What can you do for yourself when you are feeling stressed? Often, the habits of a healthy lifestyle are also good for keeping stress at bay. They include exercising regularly, getting enough sleep, and eating in healthy ways.
Sometimes, though, the usual ways of coping with stress are just not effective. They are especially likely to be inadequate when we are experiencing more than ordinarily levels of stress, sadness, or grief. What can we do then?
Associate Professor Laurel Mellin of the University of California, San Francisco, addressed that question in the wake of the shootings at El Paso and Dayton that left so many people feeling unusually fearful. Based on research from neuroscience, Dr. Mellin believes that different brain circuits, more toxic ones, are activated under conditions of high stress than low stress; they require different coping strategies. “When you feel overwhelmed, lost, numb, depressed, or in a panic,” she said, “that is usually caused by the activation of one of these toxic stress circuits.”
Although specific events, such as sudden acts of violence, can activate faulty brain circuits, experiences we accrue over the course of our lives can exacerbate things, too. For example, if we have experienced periods of extreme stress at particular times in our lives, we may end up feeling stressed for prolonged periods of time even there are no real threats to our well-being.
When you are feeling extra stressed, it may be tempting to try to distract yourself, but Dr. Mellin suggests that you do just the opposite. “Stop pretending you are not stressed,” she advises. Don’t tell yourself that you can’t do anything about your stress — you can.
Have you heard that it is helpful to try to reinterpret your experience in a way that gives it meaning, or to focus on potentially positive aspects? It can be. But those kinds of cognitive strategies take more mental capacity and more effort than we can manage when we are feeling particularly stressed, research shows.
Just talking about your experiences may be one of the best things you can do:
“Share your feelings with others who will not interrupt you or give you unasked-for advice. In other words, vent to a loving relative, friend or therapist. All the while, stay present to your own feelings.”

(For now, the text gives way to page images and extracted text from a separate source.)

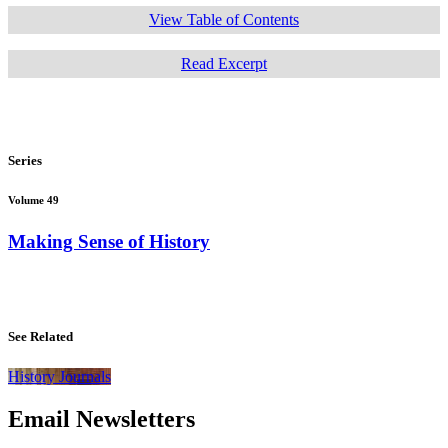
View Table of Contents
Read Excerpt
Series
Volume 49
Making Sense of History
See Related
History Journals
Email Newsletters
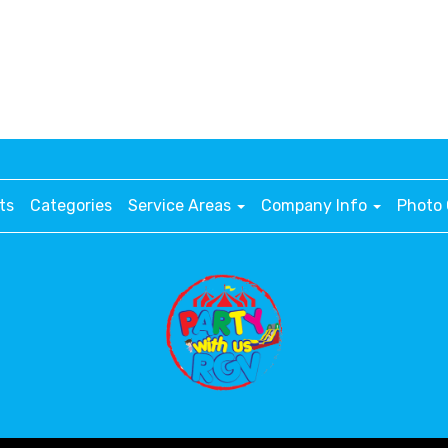
ts
Categories
Service Areas
Company Info
Photo 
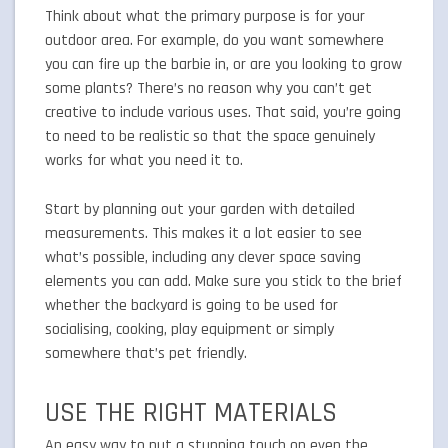
Think about what the primary purpose is for your
outdoor area. For example, do you want somewhere
you can fire up the barbie in, or are you looking to grow
some plants? There’s no reason why you can’t get
creative to include various uses. That said, you’re going
to need to be realistic so that the space genuinely
works for what you need it to.
Start by planning out your garden with detailed
measurements. This makes it a lot easier to see
what’s possible, including any clever space saving
elements you can add. Make sure you stick to the brief
whether the backyard is going to be used for
socialising, cooking, play equipment or simply
somewhere that’s pet friendly.
USE THE RIGHT MATERIALS
An easy way to put a stunning touch on even the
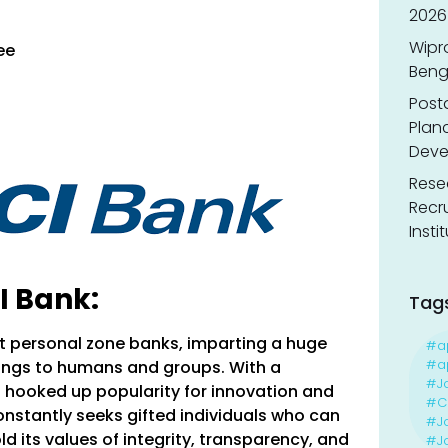
2026
Wipr
ee
Benga
Post
Planc
Deve
Resea
Recr
Insti
I Bank:
Tag
st personal zone banks, imparting a huge
#a
#ap
rings to humans and groups. With a
#J
as hooked up popularity for innovation and
#Ca
onstantly seeks gifted individuals who can
#J
d its values of integrity, transparency, and
#Jo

You don’t have to have another person around, though, to deal with high levels of stress effectively. Dr. Mellin also suggests that you “explore whether a deep emotional connection within, time for contemplation or meditation, can ease your stress.”

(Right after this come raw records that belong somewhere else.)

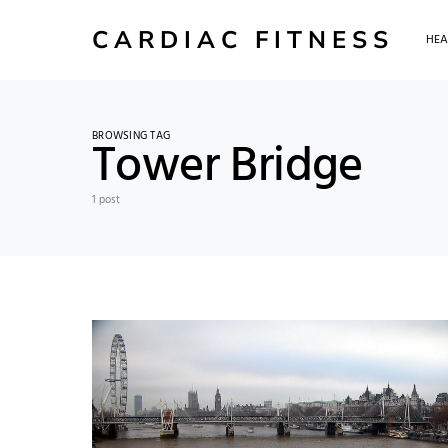
CARDIAC FITNESS
HEA
BROWSING TAG
Tower Bridge
1 post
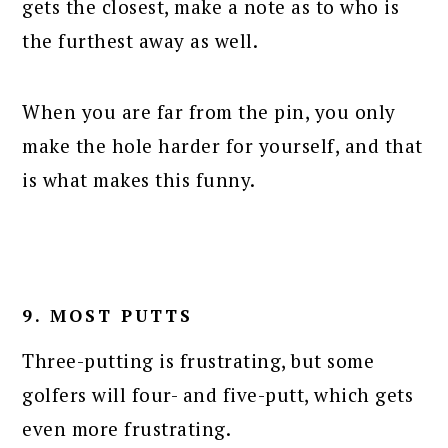
gets the closest, make a note as to who is
the furthest away as well.
When you are far from the pin, you only
make the hole harder for yourself, and that
is what makes this funny.
9. MOST PUTTS
Three-putting is frustrating, but some
golfers will four- and five-putt, which gets
even more frustrating.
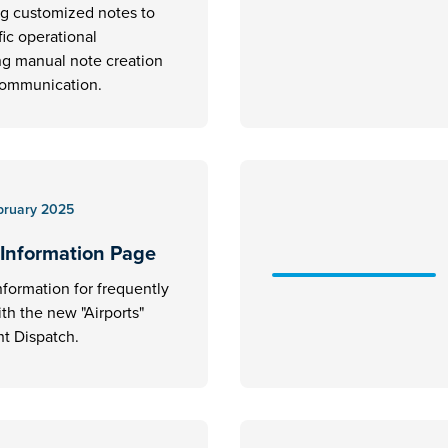
ng customized notes to
fic operational
ng manual note creation
communication.
bruary 2025
 Information Page
nformation for frequently
ith the new "Airports"
t Dispatch.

Dr. Mellin has been treating people who have experienced trauma for many years. She has helped them to acknowledge their stress, rather than distracting themselves. She has guided them through the sharing of their feelings with others as well as the development of emotional connections from within. She believes that these brain-based stress tools represent “the next generation of coping techniques, or emotional brain training.” What she is training, she says, is resilience. That’s something we all need when life piles on the stressors.
The mass shootings at El Paso and Dayton were also cause for concern for the American Psychological Association (APA). The organization commissioned a nationally-representative survey soon afterwards. The results attested to a widespread experience of stress among adults in the U.S. in the wake of those tragic events:
- Nearly 4 out of 5 adults report that they are experiencing stress because of worrying about the possibility of a mass shooting.

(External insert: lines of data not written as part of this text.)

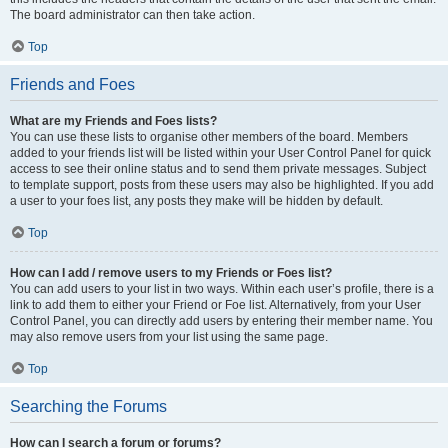
The board administrator can then take action.
Top
Friends and Foes
What are my Friends and Foes lists?
You can use these lists to organise other members of the board. Members
added to your friends list will be listed within your User Control Panel for quick
access to see their online status and to send them private messages. Subject
to template support, posts from these users may also be highlighted. If you add
a user to your foes list, any posts they make will be hidden by default.
Top
How can I add / remove users to my Friends or Foes list?
You can add users to your list in two ways. Within each user’s profile, there is a
link to add them to either your Friend or Foe list. Alternatively, from your User
Control Panel, you can directly add users by entering their member name. You
may also remove users from your list using the same page.
Top
Searching the Forums
How can I search a forum or forums?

- 1 out of 3 report that because of their fear of mass shootings, they are avoiding specific kinds of places such as public events (53%), malls (50%), universities or schools (42%), or movie theaters (38%).
- Nearly 1 in 4 (24%) said that they are changing how they live their lives because of their fear of mass shootings.
- Only about 1 in 5 (21%) say they never experience stress as a result of any fear of mass shootings.
APA also offered tips for coping with the stress of mass shootings and other deeply troubling events. Some echo the advice from Laurel Mellin:
Talk about it
“Ask for support from people who care about you and who will listen to your concerns.”
Honor your feelings
“Remember that it is common to have a range of emotions after a traumatic incident. You may experience intense stress similar to the effects of a physical injury. For example, you may feel exhausted, sore or off balance.”
In addition, APA suggests a strategy that is focused on actions:
Help others or do something productive
“Locate resources in your community on ways that you can help people who have been affected by this incident, or have other needs. Helping someone else often has the benefit of making you feel better, too.”